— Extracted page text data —

--------------------------------------------------

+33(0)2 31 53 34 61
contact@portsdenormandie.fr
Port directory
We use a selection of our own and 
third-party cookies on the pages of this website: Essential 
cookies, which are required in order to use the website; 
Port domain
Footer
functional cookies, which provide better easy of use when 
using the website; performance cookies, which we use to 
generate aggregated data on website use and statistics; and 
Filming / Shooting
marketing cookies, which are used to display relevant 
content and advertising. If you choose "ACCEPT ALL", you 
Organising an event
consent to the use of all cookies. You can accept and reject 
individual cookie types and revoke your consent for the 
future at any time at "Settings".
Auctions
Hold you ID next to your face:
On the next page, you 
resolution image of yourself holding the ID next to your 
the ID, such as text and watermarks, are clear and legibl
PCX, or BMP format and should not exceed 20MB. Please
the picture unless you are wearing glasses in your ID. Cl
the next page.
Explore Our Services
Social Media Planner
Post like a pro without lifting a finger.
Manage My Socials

--------------------------------------------------

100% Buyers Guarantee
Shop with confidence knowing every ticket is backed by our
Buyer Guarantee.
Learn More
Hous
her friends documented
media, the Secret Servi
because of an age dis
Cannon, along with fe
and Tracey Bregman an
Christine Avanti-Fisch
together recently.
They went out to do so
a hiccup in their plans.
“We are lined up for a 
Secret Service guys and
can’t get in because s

--------------------------------------------------

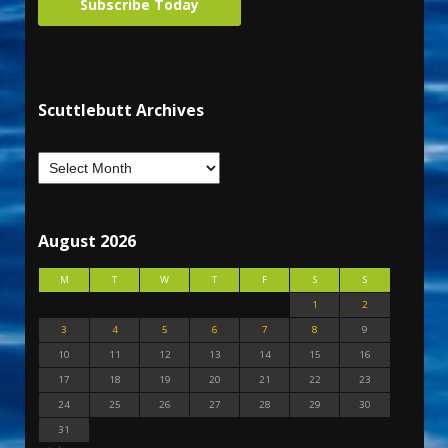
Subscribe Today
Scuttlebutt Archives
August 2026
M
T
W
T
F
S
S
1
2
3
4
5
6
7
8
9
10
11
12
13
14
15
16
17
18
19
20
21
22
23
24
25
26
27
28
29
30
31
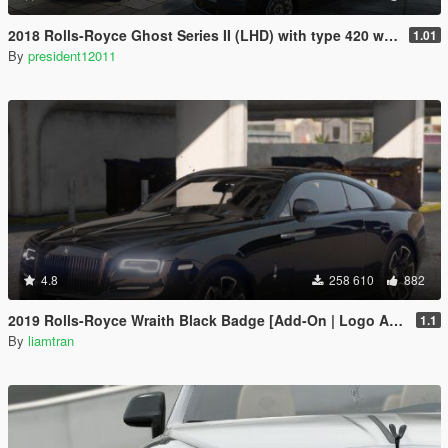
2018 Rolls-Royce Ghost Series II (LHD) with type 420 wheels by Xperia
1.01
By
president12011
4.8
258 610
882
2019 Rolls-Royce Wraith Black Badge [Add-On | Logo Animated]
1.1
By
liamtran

--------------------------------------------------

— Task brief —
Review the preceding data and report every line that includes the string "which".

— Answer to the problem —
cookies, which are required in order to use the website; 
functional cookies, which provide better easy of use when 
using the website; performance cookies, which we use to 
marketing cookies, which are used to display relevant 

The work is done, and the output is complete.